В ту ночь Флоренс лежала в постели на своем чердаке и смотрела в потолок всего в метре от ее лица.
Сможет ли она это сделать? Сможет ли вычеркнуть мать из своей жизни?
Это было правдой – она стала счастливее с тех пор, как перестала часто с ней разговаривать. Расстояние позволило ей увидеть, что каждый такой разговор вызывал у нее чувство тревоги и неполноценности.
Как будто для матери существовали две разные Флоренс: потенциальная, выдающаяся, которую Вера обожала, и реальная, постоянно разрушающая ее надежды и мечты. Возможно, именно поэтому мать никогда не проявляла к ней особой нежности. Бесконечные «милая» и «дорогая» не имели значения – так она называла и посетителей кафе, даже после того, как руководство сделало ей замечание. А эти пустые «кто тебя любит?» вообще были хуже всего на свете.

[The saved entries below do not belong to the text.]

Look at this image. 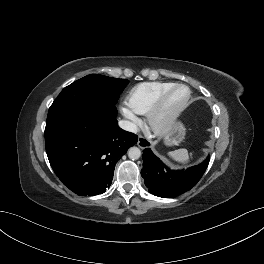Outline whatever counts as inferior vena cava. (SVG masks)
I'll list each match as a JSON object with an SVG mask.
<instances>
[{
  "mask_svg": "<svg viewBox=\"0 0 264 264\" xmlns=\"http://www.w3.org/2000/svg\"><path fill=\"white\" fill-rule=\"evenodd\" d=\"M120 128H122L123 130L129 131V132H133V133H137L138 131V127L135 123L130 122L128 120H120L118 122Z\"/></svg>",
  "mask_w": 264,
  "mask_h": 264,
  "instance_id": "1",
  "label": "inferior vena cava"
}]
</instances>
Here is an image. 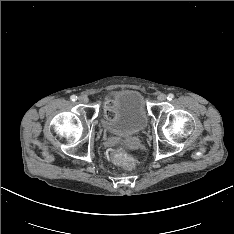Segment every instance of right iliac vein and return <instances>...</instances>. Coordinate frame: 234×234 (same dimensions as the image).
Wrapping results in <instances>:
<instances>
[{
  "mask_svg": "<svg viewBox=\"0 0 234 234\" xmlns=\"http://www.w3.org/2000/svg\"><path fill=\"white\" fill-rule=\"evenodd\" d=\"M79 102L81 103H88V97L85 95H82L79 97Z\"/></svg>",
  "mask_w": 234,
  "mask_h": 234,
  "instance_id": "63e3f726",
  "label": "right iliac vein"
}]
</instances>
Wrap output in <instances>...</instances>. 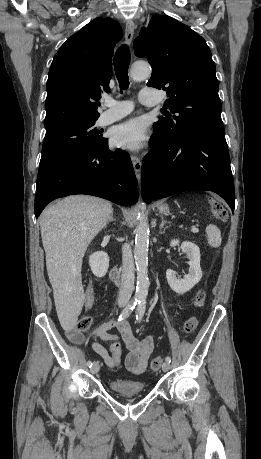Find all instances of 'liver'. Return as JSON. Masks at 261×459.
Returning <instances> with one entry per match:
<instances>
[{"instance_id":"obj_1","label":"liver","mask_w":261,"mask_h":459,"mask_svg":"<svg viewBox=\"0 0 261 459\" xmlns=\"http://www.w3.org/2000/svg\"><path fill=\"white\" fill-rule=\"evenodd\" d=\"M112 213L110 202L88 195L68 196L42 213L40 229L46 268L57 315L65 330L76 326L84 302V254Z\"/></svg>"}]
</instances>
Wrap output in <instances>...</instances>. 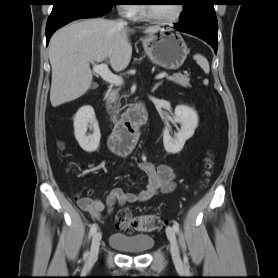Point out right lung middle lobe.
I'll use <instances>...</instances> for the list:
<instances>
[{"instance_id": "obj_1", "label": "right lung middle lobe", "mask_w": 278, "mask_h": 278, "mask_svg": "<svg viewBox=\"0 0 278 278\" xmlns=\"http://www.w3.org/2000/svg\"><path fill=\"white\" fill-rule=\"evenodd\" d=\"M53 4V9L55 10L62 5L68 3L84 4L89 6H94L102 9H111L114 5L115 0H51Z\"/></svg>"}]
</instances>
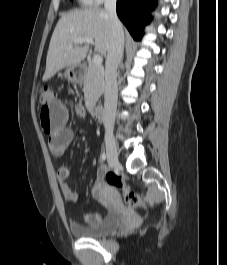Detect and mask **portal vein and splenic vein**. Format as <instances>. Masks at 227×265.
I'll return each instance as SVG.
<instances>
[{
  "label": "portal vein and splenic vein",
  "instance_id": "18ae733b",
  "mask_svg": "<svg viewBox=\"0 0 227 265\" xmlns=\"http://www.w3.org/2000/svg\"><path fill=\"white\" fill-rule=\"evenodd\" d=\"M74 43L76 44H83V43H88V44H94V40L92 38H77L74 40ZM92 62L96 65V66H100L102 65L103 62V58L100 55H94L92 58Z\"/></svg>",
  "mask_w": 227,
  "mask_h": 265
}]
</instances>
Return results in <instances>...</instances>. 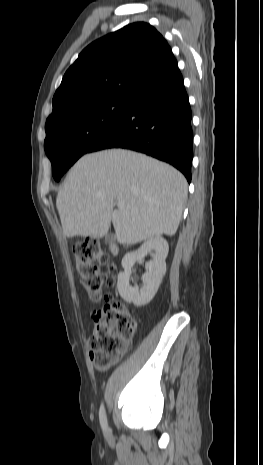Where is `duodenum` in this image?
I'll return each instance as SVG.
<instances>
[{
  "mask_svg": "<svg viewBox=\"0 0 263 465\" xmlns=\"http://www.w3.org/2000/svg\"><path fill=\"white\" fill-rule=\"evenodd\" d=\"M111 250H112V252H113L114 254L117 253V248H116L115 246H113V247L111 248Z\"/></svg>",
  "mask_w": 263,
  "mask_h": 465,
  "instance_id": "obj_1",
  "label": "duodenum"
}]
</instances>
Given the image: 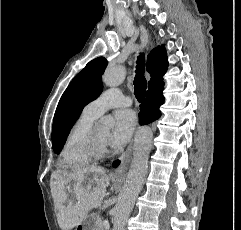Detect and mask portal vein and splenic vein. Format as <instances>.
Masks as SVG:
<instances>
[{
    "mask_svg": "<svg viewBox=\"0 0 241 230\" xmlns=\"http://www.w3.org/2000/svg\"><path fill=\"white\" fill-rule=\"evenodd\" d=\"M103 225H104V227H106V228L109 227L108 221H104Z\"/></svg>",
    "mask_w": 241,
    "mask_h": 230,
    "instance_id": "1",
    "label": "portal vein and splenic vein"
}]
</instances>
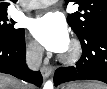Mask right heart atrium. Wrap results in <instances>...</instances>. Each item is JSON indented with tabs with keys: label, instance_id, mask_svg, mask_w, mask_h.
I'll return each instance as SVG.
<instances>
[{
	"label": "right heart atrium",
	"instance_id": "1",
	"mask_svg": "<svg viewBox=\"0 0 107 89\" xmlns=\"http://www.w3.org/2000/svg\"><path fill=\"white\" fill-rule=\"evenodd\" d=\"M26 53L30 60L39 61L42 56V49L34 40H28L26 43Z\"/></svg>",
	"mask_w": 107,
	"mask_h": 89
}]
</instances>
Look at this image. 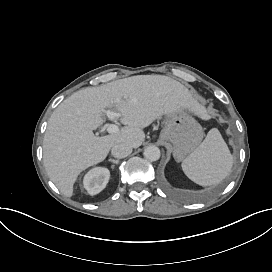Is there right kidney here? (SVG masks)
<instances>
[{
	"instance_id": "ca27d5eb",
	"label": "right kidney",
	"mask_w": 272,
	"mask_h": 272,
	"mask_svg": "<svg viewBox=\"0 0 272 272\" xmlns=\"http://www.w3.org/2000/svg\"><path fill=\"white\" fill-rule=\"evenodd\" d=\"M109 178L110 174L107 169L95 168L86 175L84 186L91 195H95L106 187Z\"/></svg>"
}]
</instances>
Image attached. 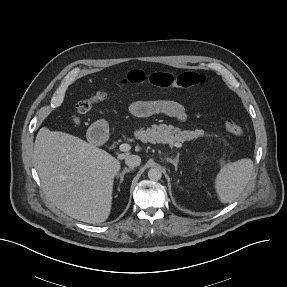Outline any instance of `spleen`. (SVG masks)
Here are the masks:
<instances>
[{
	"label": "spleen",
	"instance_id": "3e777b00",
	"mask_svg": "<svg viewBox=\"0 0 287 287\" xmlns=\"http://www.w3.org/2000/svg\"><path fill=\"white\" fill-rule=\"evenodd\" d=\"M253 173V161L243 158L224 165L215 178V189L222 203L234 201L243 192Z\"/></svg>",
	"mask_w": 287,
	"mask_h": 287
}]
</instances>
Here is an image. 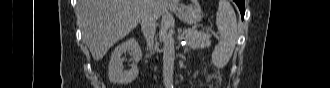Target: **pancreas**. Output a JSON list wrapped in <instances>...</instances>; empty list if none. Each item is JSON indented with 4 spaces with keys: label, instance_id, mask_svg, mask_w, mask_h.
<instances>
[{
    "label": "pancreas",
    "instance_id": "cf45deb5",
    "mask_svg": "<svg viewBox=\"0 0 330 88\" xmlns=\"http://www.w3.org/2000/svg\"><path fill=\"white\" fill-rule=\"evenodd\" d=\"M183 33L187 47L193 50L205 49L211 46V36L208 33L193 29H184Z\"/></svg>",
    "mask_w": 330,
    "mask_h": 88
}]
</instances>
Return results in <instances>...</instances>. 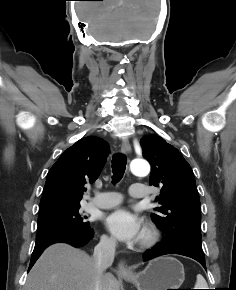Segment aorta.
Here are the masks:
<instances>
[{"label":"aorta","instance_id":"aorta-1","mask_svg":"<svg viewBox=\"0 0 236 290\" xmlns=\"http://www.w3.org/2000/svg\"><path fill=\"white\" fill-rule=\"evenodd\" d=\"M131 172L136 176H146L150 172V166L145 160L136 159L130 164Z\"/></svg>","mask_w":236,"mask_h":290}]
</instances>
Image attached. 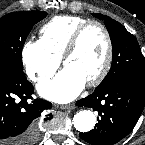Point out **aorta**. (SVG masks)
Listing matches in <instances>:
<instances>
[{
	"instance_id": "762f6f07",
	"label": "aorta",
	"mask_w": 145,
	"mask_h": 145,
	"mask_svg": "<svg viewBox=\"0 0 145 145\" xmlns=\"http://www.w3.org/2000/svg\"><path fill=\"white\" fill-rule=\"evenodd\" d=\"M96 123V116L90 110H82L74 115L73 125L79 132L91 131Z\"/></svg>"
}]
</instances>
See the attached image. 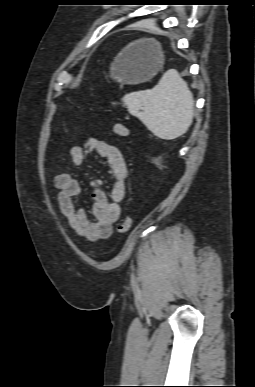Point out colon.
I'll list each match as a JSON object with an SVG mask.
<instances>
[{
    "mask_svg": "<svg viewBox=\"0 0 255 387\" xmlns=\"http://www.w3.org/2000/svg\"><path fill=\"white\" fill-rule=\"evenodd\" d=\"M113 133L120 138H124L128 136L129 130L124 124L116 122L113 125ZM131 227H132V218L130 216H126L120 222L118 226V231L120 233H125L129 231Z\"/></svg>",
    "mask_w": 255,
    "mask_h": 387,
    "instance_id": "obj_1",
    "label": "colon"
}]
</instances>
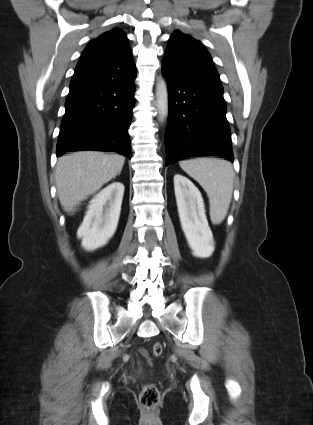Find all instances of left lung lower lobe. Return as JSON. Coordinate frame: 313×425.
Listing matches in <instances>:
<instances>
[{"label":"left lung lower lobe","instance_id":"obj_1","mask_svg":"<svg viewBox=\"0 0 313 425\" xmlns=\"http://www.w3.org/2000/svg\"><path fill=\"white\" fill-rule=\"evenodd\" d=\"M162 73L169 89L166 165L195 156H222L233 161L220 80L190 75L164 59Z\"/></svg>","mask_w":313,"mask_h":425}]
</instances>
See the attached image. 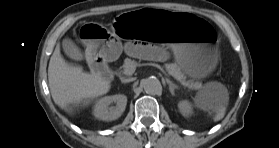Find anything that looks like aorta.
<instances>
[{"label":"aorta","mask_w":279,"mask_h":148,"mask_svg":"<svg viewBox=\"0 0 279 148\" xmlns=\"http://www.w3.org/2000/svg\"><path fill=\"white\" fill-rule=\"evenodd\" d=\"M143 87L146 93L157 95L162 92V85L156 77H149L144 80Z\"/></svg>","instance_id":"762f6f07"}]
</instances>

Флоренс хотела доказать матери, что она, настоящая, может достичь чего-то, что сама считает важным: как писатель, как творческая личность. Ей надоело, что ее все время заставляют чувствовать свою ущербность, свое несоответствие Вериному идеалу.
Может, это испытание. Если она сумеет освободиться от матери, ее ждет такая же награда, как и Хелен: устранение всех преград. Стремительное раскрытие таланта, поток гениальности. Ее собственная версия «Миссисипского фокстрота».
Хелен сказала, что не стала бы писательницей, если бы не сделала этого.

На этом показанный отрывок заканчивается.